Last month, a federal jury in a civil case found that off-duty Chicago Police Officer Patrick Kelly pulled the trigger that left his friend, Michael LaPorta permanently disabled and confined to a wheelchair after a night of drinking at Kelly’s home in January, 2010.
In a potentially crushing blow to beleaguered Chicago taxpayers, the jury held the city responsible for the shooting with a $44.7 million verdict.
In a 911 call that night and ever since, Kelly has maintained that LaPorta was trying to commit suicide – something LaPorta and his family have long denied.
The jury didn’t buy it. Not after Kelly took the stand and invoked his constitutional right not to incriminate himself 31 times.
The city was held responsible for failing to discipline Kelly and neglecting to maintain an adequate early warning system that could have helped to identify problem officers.
Ahead of LaPorta’s trial, 19 complaints had been registered against Kelly in a six-year span, according to the LaPorta family’s lawsuit.
LaPorta’s attorney has accused City Hall of being in denial and predicted that an appeal will only keep the meter running for Chicago taxpayers.

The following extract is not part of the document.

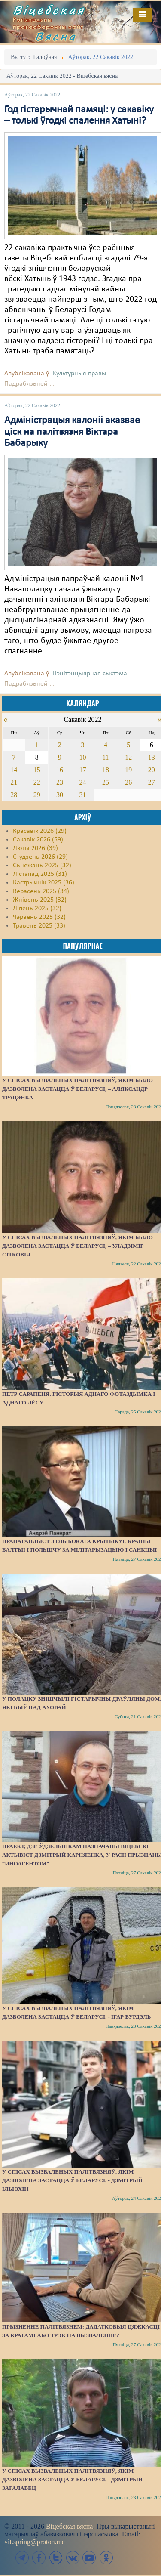  Describe the element at coordinates (82, 769) in the screenshot. I see `17` at that location.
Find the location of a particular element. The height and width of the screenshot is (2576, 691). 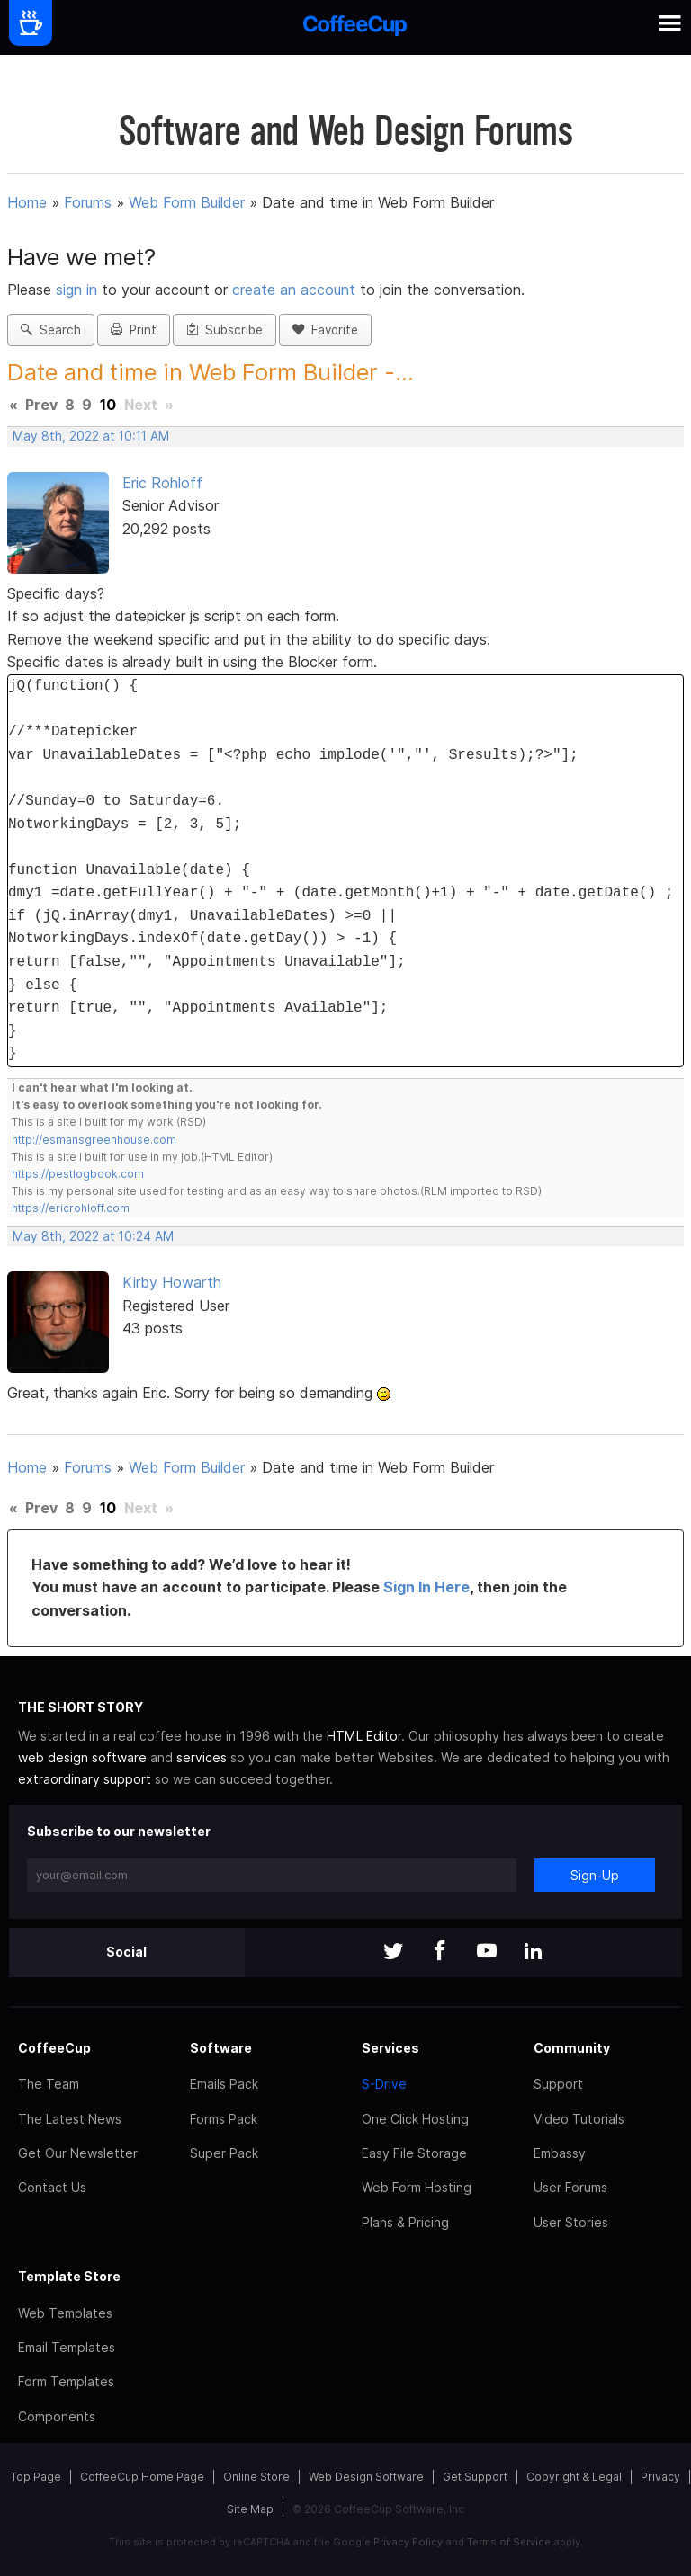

“They want to stick their head in the sand until it happens again. And then it’s going to happen again,” attorney Tony Romanucci has said.
The city paid out $59.6 million in settlements and judgments in 2016, most of them stemming from allegations of police abuse. Through Sept. 30 of this year, it was $41.5 million.

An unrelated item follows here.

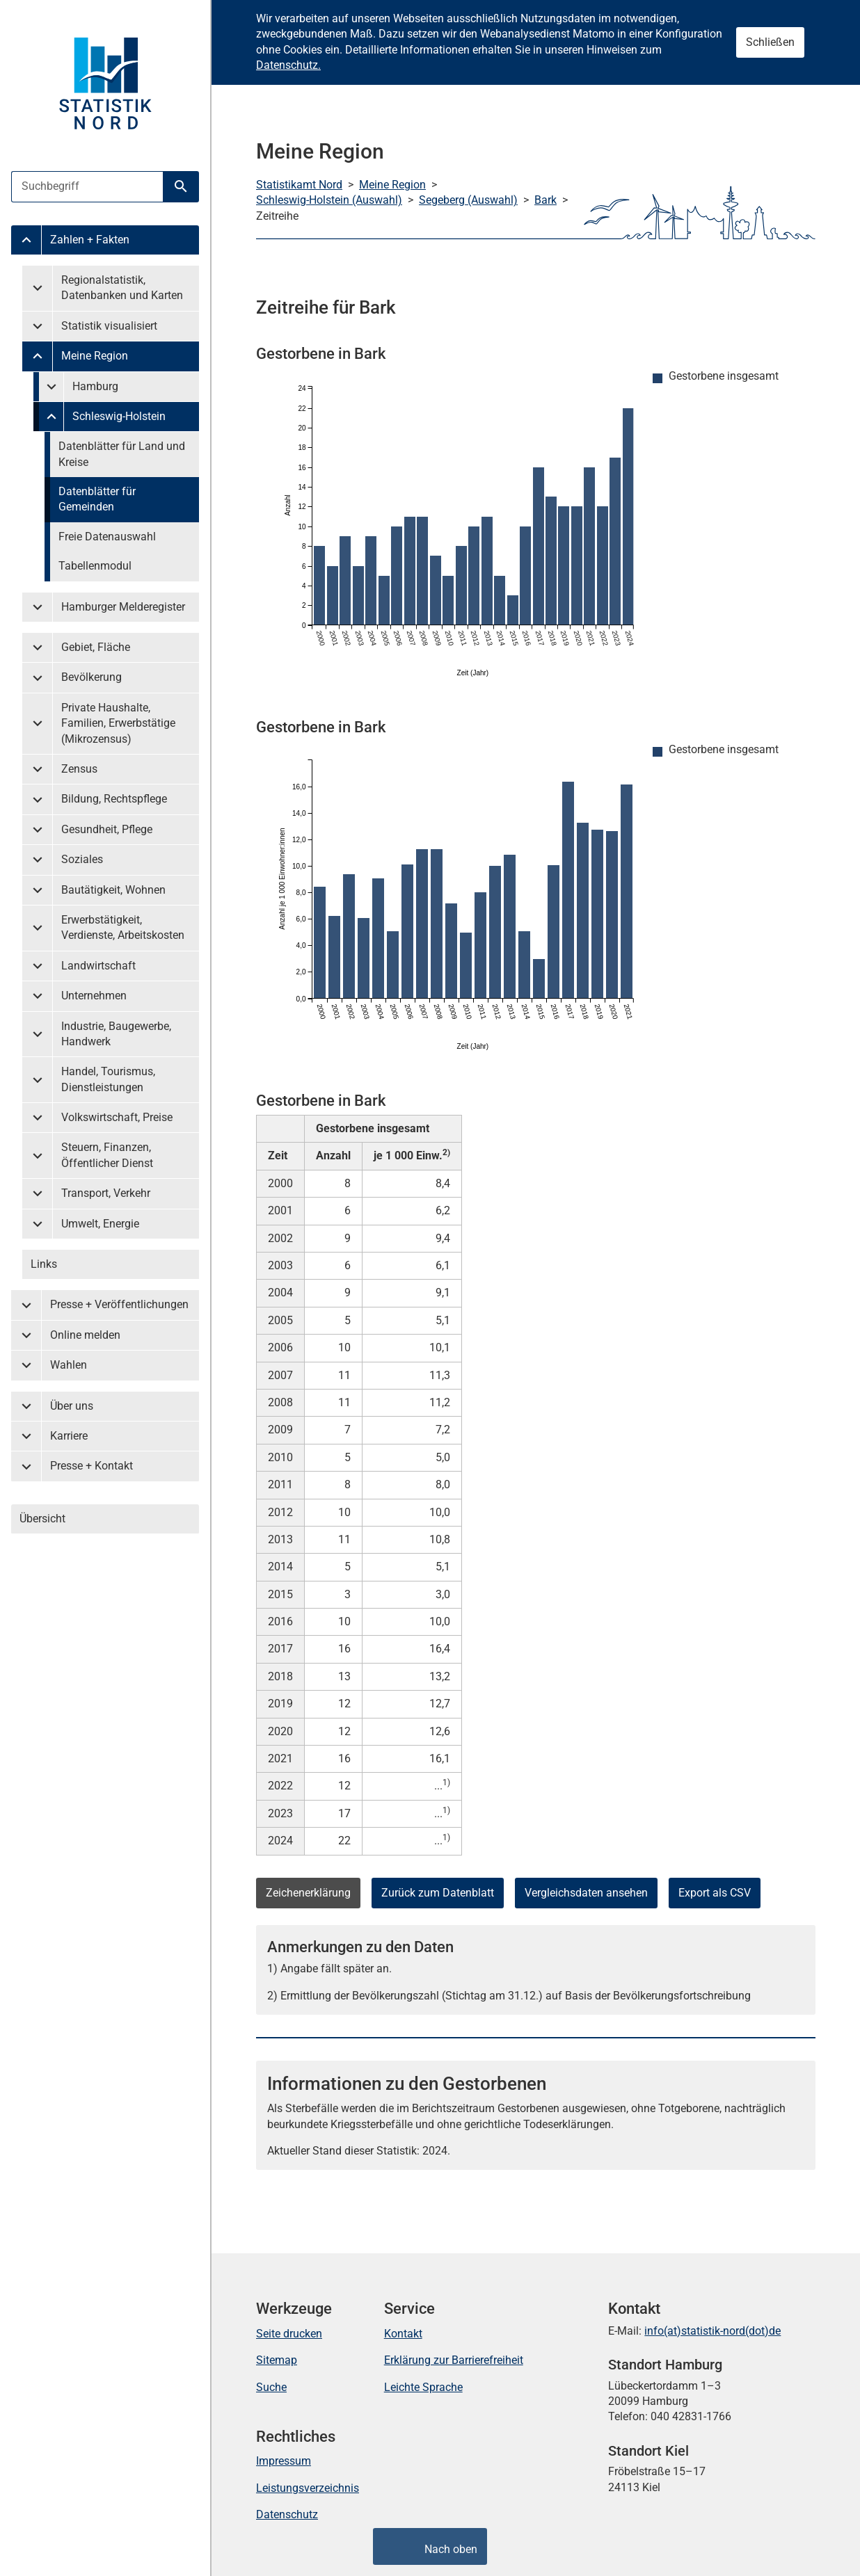 This screenshot has height=2576, width=860. What do you see at coordinates (119, 416) in the screenshot?
I see `Schleswig-Holstein` at bounding box center [119, 416].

Siskel acknowledged that the U.S. Justice Department’s scathing indictment of the Chicago Police Department has made it more difficult for the city to win police abuse cases.
“Efforts by plaintiff’s counsel to use that report and its findings as a way of holding the city liable for all kinds of conduct in these cases–and purely private conduct,” Siskel said.
“It is a challenge that we face, but one that we have strategies in place for addressing and continue to have great success in defending our police department and police officers. If you look at the cases that we have taken to trial so far this year, we have an over 60 percent win rate.”
Also during Friday’s hearing, Ald. Ricardo Munoz (22nd) castigated Siskel for spending $24 million on outside counsel, but giving just $673,445 to Hispanic law firms. That’s 2.7 percent for Chicago’s fastest-growing and second-largest racial or ethnic group.
Rubbing salt in the wound was the fact that only one of the Law Department’s 36 new hires was Hispanic.
“I could spend the rest of my time staring at you in disgust,” Munoz told Siskel.
“Counselor, this is 2017. I’m running out of adjectives.”
Siskel vowed to step up his outreach efforts and report back to the City Council in six months.